Anti-Money Laundering. FINRA will assess the adequacy of firms’ anti-money laundering programs, including the adequacy of procedures to detect suspicious transactions, resources for AML monitoring and independent testing required under Rule 3310(c).
Liquidity Risk. FINRA will evaluate whether a firm’s liquidity planning is appropriate for the firm’s business and customers and whether it includes scenarios that are consistent with its collateral resources and client activity. In addition, FINRA will focus on the adequacy of firms’ material stress testing assumptions and effective practices as recommended in Regulatory Notice 15-33.
Short Sales. FINRA will examine firms’ policies and procedures for establishing and monitoring the rates charged to customers for short sales. FINRA will increase its focus on firms’ compliance with Rule 201 of Regulation SHO, which requires firms to develop policies and procedures regarding short sale orders when a short sale circuit breaker is in effect.
Sales Practice Risks
Suitability. FINRA will continue to assess the adequacy of firms’ controls to meet their suitability obligations, including new product vetting and policies and procedures to educate personnel on product suitability, especially with respect to complex and higher risk products. FINRA will also focus on recommendations made to retirement plan participants and recommendations to switch from a brokerage account to an investment adviser account, which may have increased in 2017 in light of the Department of Labor’s proposed fiduciary rule.
Initial Coin Offerings and Cryptocurrencies. FINRA will closely monitor developments in the cryptocurrency space, including the role of firms and registered representatives in effecting transactions in cryptocurrencies.
Use of Margin and Securities Backed Lines of Credit. FINRA will assess firms’ disclosure and supervisory practices related to margin loans. FINRA will review whether firms and registered persons adequately disclose the risk of margin loans and whether firms maintain controls reasonably designed to prevent excessive margin trading. FINRA will also focus on SBLOCs where the lender is an affiliate of the firm.
Manipulation. FINRA will continue its efforts to protect the integrity of markets from manipulating activities. FINRA notes that a variety of recent enhancements have been made to its monitoring programs to increase accuracy and detect a broader range manipulative activities, including activities conducted on or through alternative trading systems.

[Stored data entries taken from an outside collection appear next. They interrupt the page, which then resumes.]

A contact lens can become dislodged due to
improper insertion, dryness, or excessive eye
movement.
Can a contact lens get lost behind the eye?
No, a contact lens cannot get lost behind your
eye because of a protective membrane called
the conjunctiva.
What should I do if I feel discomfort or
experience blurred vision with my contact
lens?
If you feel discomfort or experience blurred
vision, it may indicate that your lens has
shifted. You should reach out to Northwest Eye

Best Execution and Fixed Income Data. FINRA is expanding its equity best execution surveillance program to assess the degree to which firms provide price improvement when routing customer orders for execution. FINRA also will review how firms manage the conflicts related to order routing inducements and has expanded its examinations to include transactions in Treasury securities.
Options. FINRA has developed new surveillance patterns to detect certain front running in correlated options products. FINRA will focus on options-related activity designed to impact the final national best bid or offer price and potential options‑related violations of Securities Exchange Act Rule 14e‑4 governing partial tender offers.
Report Cards. FINRA will launch several new report cards designed to assist firms with their compliance obligations, including the Auto Execution Manipulation Report Card, the Alternative Trading System Cross Manipulation Report Card and the Fixed Income Mark-up Report Card.
The letter points out that a number of significant new and amended rules are currently scheduled to become effective or have compliance dates in 2018. FINRA recommends that firms review the steps they are taking to implement the obligations under these rules.
Firms should consider the FINRA areas of focus as they conduct their annual reviews of policies, procedures and business activities or when introducing a new product, business line or compliance tool to their existing business.